Page-level text extractions:

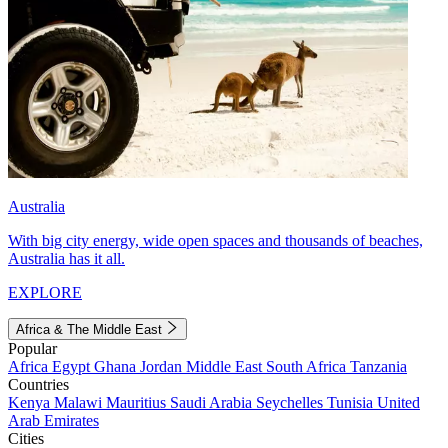
Australia
With big city energy, wide open spaces and thousands of beaches,
Australia has it all.
EXPLORE
Africa & The Middle East
Popular
Africa
Egypt
Ghana
Jordan
Middle East
South Africa
Tanzania
Countries
Kenya
Malawi
Mauritius
Saudi Arabia
Seychelles
Tunisia
United
Arab Emirates
Cities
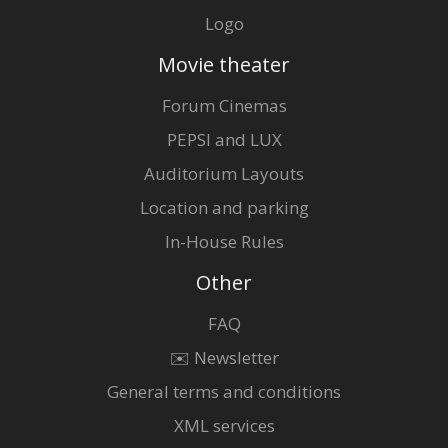
Logo
Movie theater
Forum Cinemas
PEPSI and LUX
Auditorium Layouts
Location and parking
In-House Rules
Other
FAQ
✉️ Newsletter
General terms and conditions
XML services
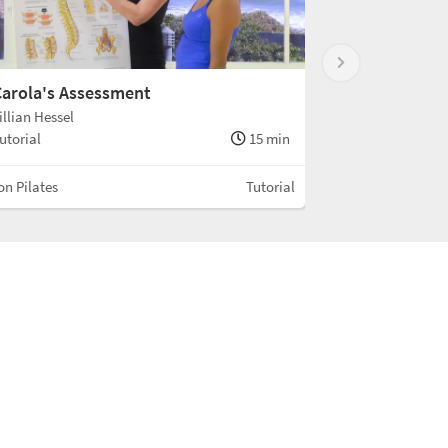
arola's Assessment
illian Hessel
utorial
15 min
n Pilates
Tutorial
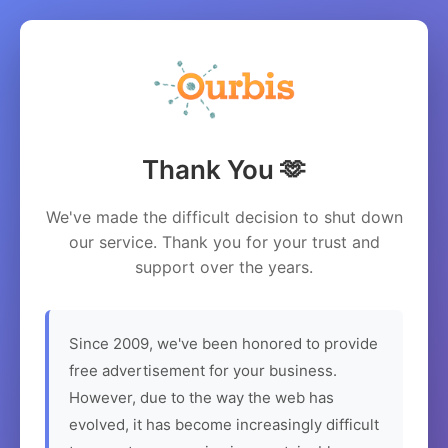
Thank You 🫶
We've made the difficult decision to shut down
our service. Thank you for your trust and
support over the years.
Since 2009, we've been honored to provide
free advertisement for your business.
However, due to the way the web has
evolved, it has become increasingly difficult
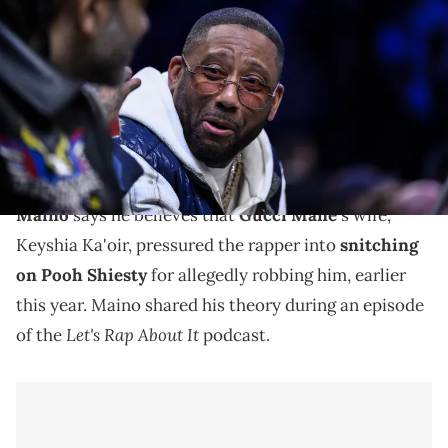
during the second half of the game between the Brooklyn Nets and
the Sacramento Kings at Barclays Center. Mandatory Credit: John
Jones-Imagn Images
Police arrested Pooh Shiesty and several others for
allegedly robbing and kidnapping Gucci Mane, earlier
this year.
Maino
says he believes that
Gucci Mane
's wife,
Keyshia Ka'oir, pressured the rapper into
snitching
on Pooh Shiesty
for allegedly robbing him, earlier
this year. Maino shared his theory during an episode
Let's Rap About It
of the
podcast.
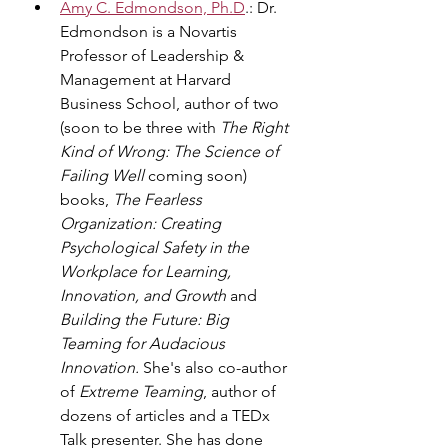
Amy C. Edmondson, Ph.D
.: Dr. 
Edmondson is a Novartis 
Professor of Leadership & 
Management at Harvard 
Business School, author of two 
(soon to be three with 
The Right 
Kind of Wrong: The Science of 
Failing Well 
coming soon) 
books,
 The Fearless 
Organization: Creating 
Psychological Safety in the 
Workplace for Learning, 
Innovation, and Growth
 and 
Building the Future: Big 
Teaming for Audacious 
Innovation. 
She's also co-author 
of 
Extreme Teaming
, author of 
dozens of articles and a TEDx 
Talk presenter. She has done 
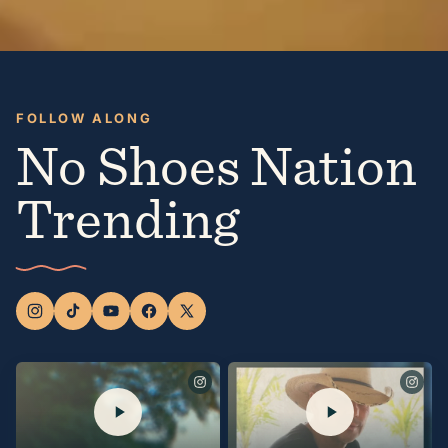
FOLLOW ALONG
No Shoes Nation
Trending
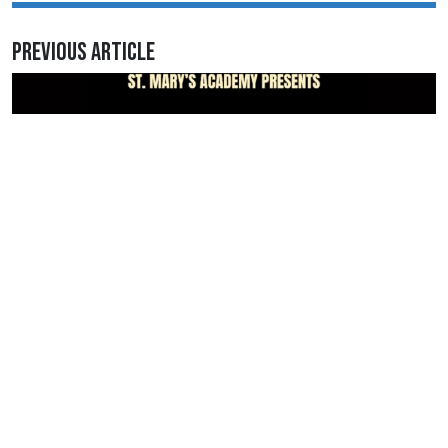
Previous Article
March 7, 2026 • 1:37AM
Go to every performance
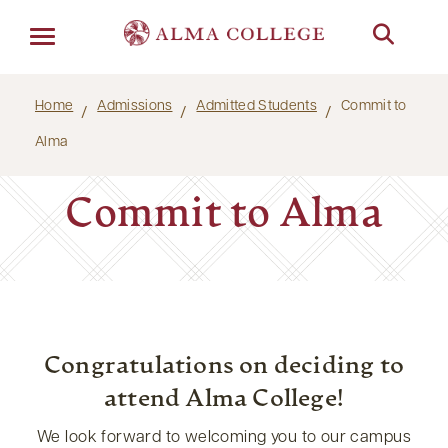
Menu
Home
Admissions
Admitted Students
Commit to
Alma
Commit to Alma
Congratulations on deciding to
attend Alma College!
We look forward to welcoming you to our campus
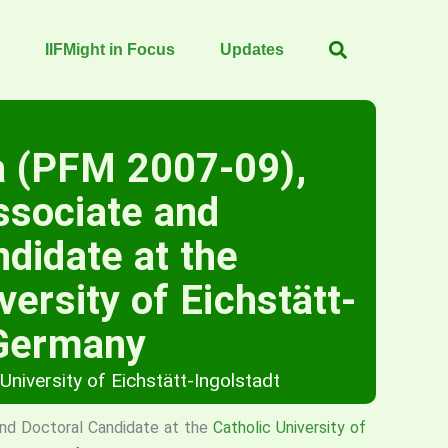
IIFMight in Focus
Updates
a (PFM 2007-09),
ssociate and
ndidate at the
versity of Eichstätt-
 Germany
 University of Eichstätt-Ingolstadt
nd Doctoral Candidate at the
Catholic University of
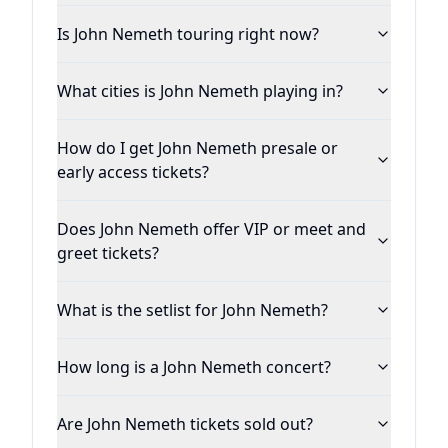
Is John Nemeth touring right now?
What cities is John Nemeth playing in?
How do I get John Nemeth presale or
early access tickets?
Does John Nemeth offer VIP or meet and
greet tickets?
What is the setlist for John Nemeth?
How long is a John Nemeth concert?
Are John Nemeth tickets sold out?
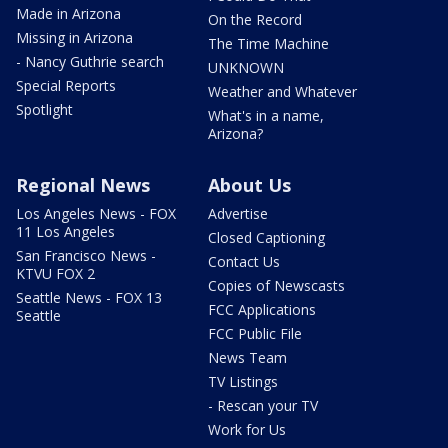
Made in Arizona
On the Record
Missing in Arizona
The Time Machine
- Nancy Guthrie search
UNKNOWN
Special Reports
Weather and Whatever
Spotlight
What's in a name,
Arizona?
Regional News
About Us
Los Angeles News - FOX
Advertise
11 Los Angeles
Closed Captioning
San Francisco News -
Contact Us
KTVU FOX 2
Copies of Newscasts
Seattle News - FOX 13
FCC Applications
Seattle
FCC Public File
News Team
TV Listings
- Rescan your TV
Work for Us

**Requirement**
When a line above includes the word "Shiesty", please list that line.

**Finished task**
Police arrested Pooh Shiesty and several others for
on Pooh Shiesty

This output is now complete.